Stavros Macrakis <macrakis <at> alum.mit.edu> writes:
read.table gives idiosyncratic results when the input is formatted strangely, for example: read.table(textConnection(
"a'b\nc'd\n"),header=FALSE, fill=TRUE,sep="",quote="'")
=> "c'd" "a'b" "c'd" read.table(textConnection(
"a'b\nc'd\nf'\n'\n"), header=FALSE,fill=TRUE sep="",quote="'")
=> "f'" "\na" "b" "c'd" "f'" "\n" Though read.table doesn't specify the syntax of its input precisely, these results don't seem particularly useful or consistent. Is there a stricter version of read.table (perhaps in a package) that gives errors or warnings if it finds quotation marks in the middle of fields or encounters other such peculiar situations?

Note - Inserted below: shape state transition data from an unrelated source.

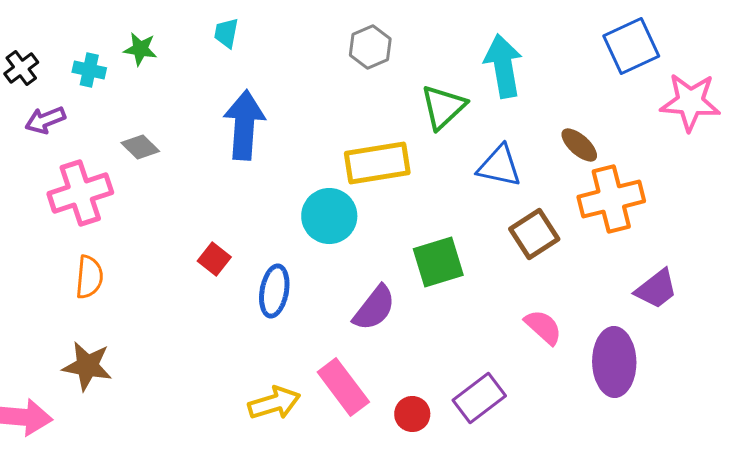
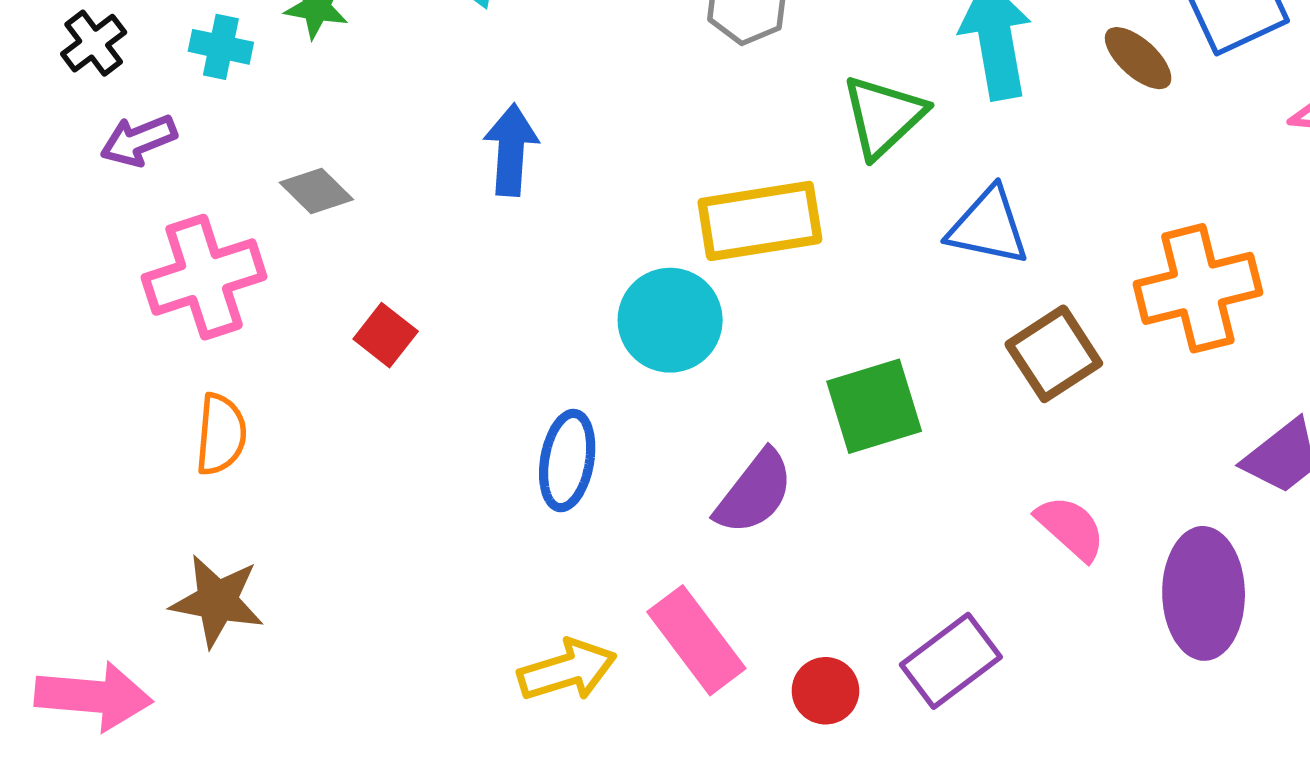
blue arrow: (244, 125) -> (511, 150), size x0.7
brown ellipse: (579, 145) -> (1138, 58), moved
red square: (214, 259) -> (386, 335), moved

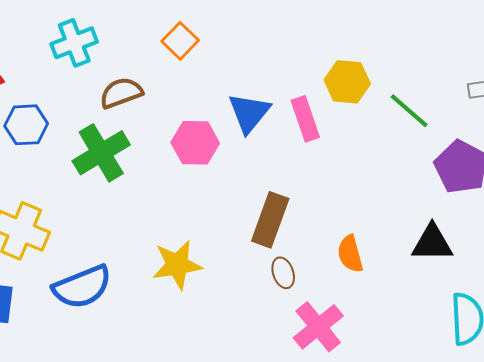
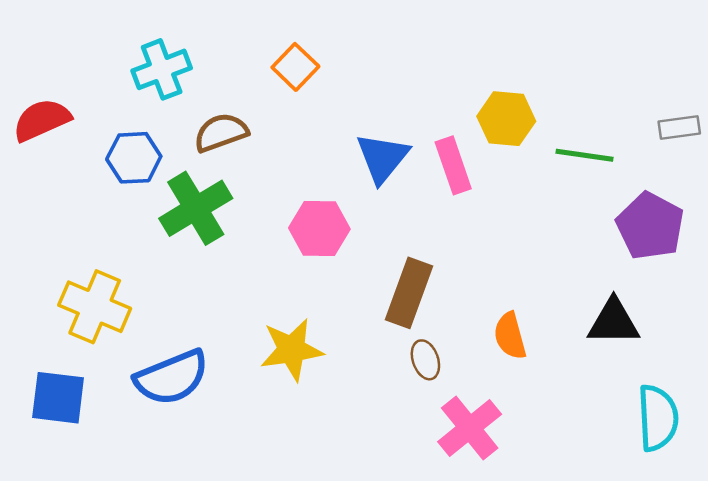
green line: (409, 111) -> (584, 155), turned -33
blue hexagon: (26, 125) -> (134, 158), moved
pink hexagon: (195, 143) -> (319, 228), moved

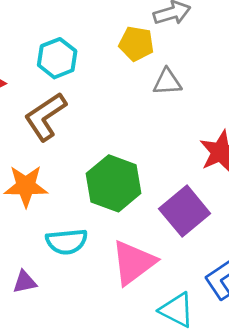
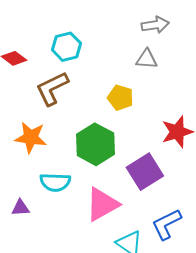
yellow pentagon: (136, 44) -> (120, 98), moved
gray triangle: (167, 82) -> (147, 59), moved

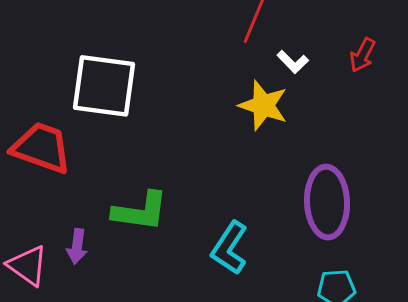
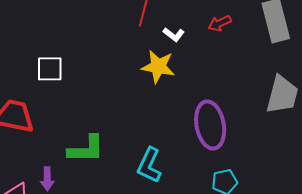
red arrow: (362, 55) -> (220, 23), turned 45
white square: (104, 86) -> (50, 69), size x0.6

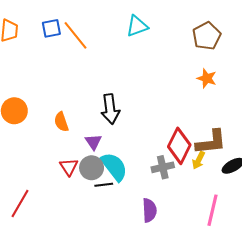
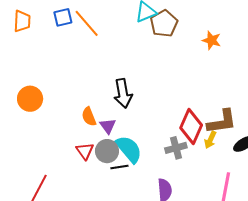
brown pentagon: (207, 36) -> (164, 24), moved
orange star: (207, 78) -> (212, 40), moved
orange semicircle: (61, 122) -> (89, 117), moved

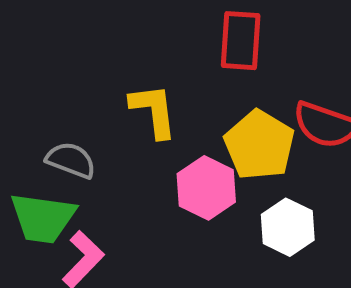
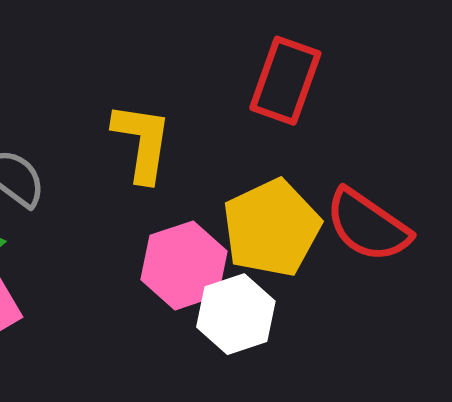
white hexagon: (288, 227) -> (236, 314), moved

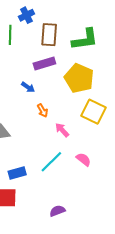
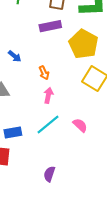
blue arrow: (28, 87) -> (15, 56), moved
pink arrow: (62, 130) -> (48, 95), moved, turned 49
purple semicircle: (57, 211) -> (49, 174), turned -56

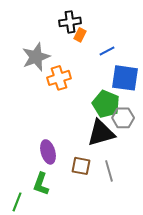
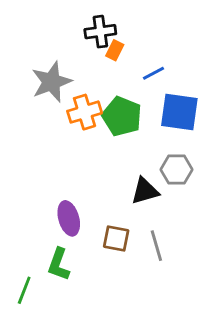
green pentagon: (106, 104) -> (122, 116), moved
black triangle: (101, 133) -> (145, 191), size x0.7

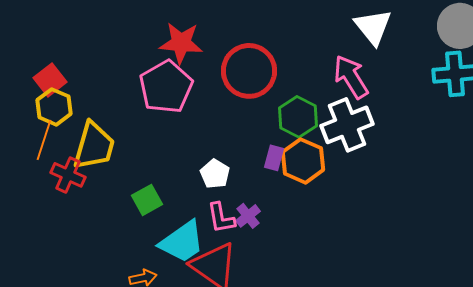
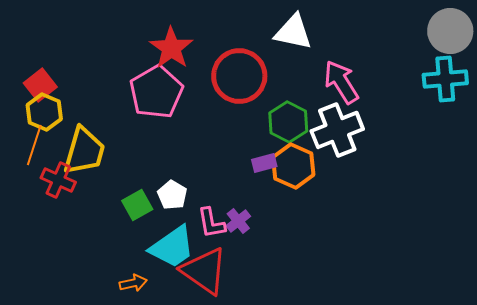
white triangle: (373, 27) -> (293, 32), moved, turned -39
red star: (181, 43) -> (171, 48), turned 30
purple rectangle: (274, 158) -> (264, 163), turned 60
white pentagon: (215, 174) -> (172, 195), moved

I dissected this behavior a bit more here <https://stat.ethz.ch/pipermail/r-devel/2010-November/059016.html> (it is due to an inconsistency between the way that scan() and readLines() handle lines with unterminated quotes, IIRC) and Martin Maechler said <https://stat.ethz.ch/pipermail/r-devel/2010-November/059107.html> "I think it can be defended to file as a bug, but it is tricky to pinpoint exactly what the issue is." I don't know of a stricter version of read.table(), but if you had the time and inclination to pick through the code and (i) provide a careful definition of desired behavior and (ii) supply patches, you could do your little bit to make R better. (If I posted a bug report would you annotate it with a discussion of desired behavior?)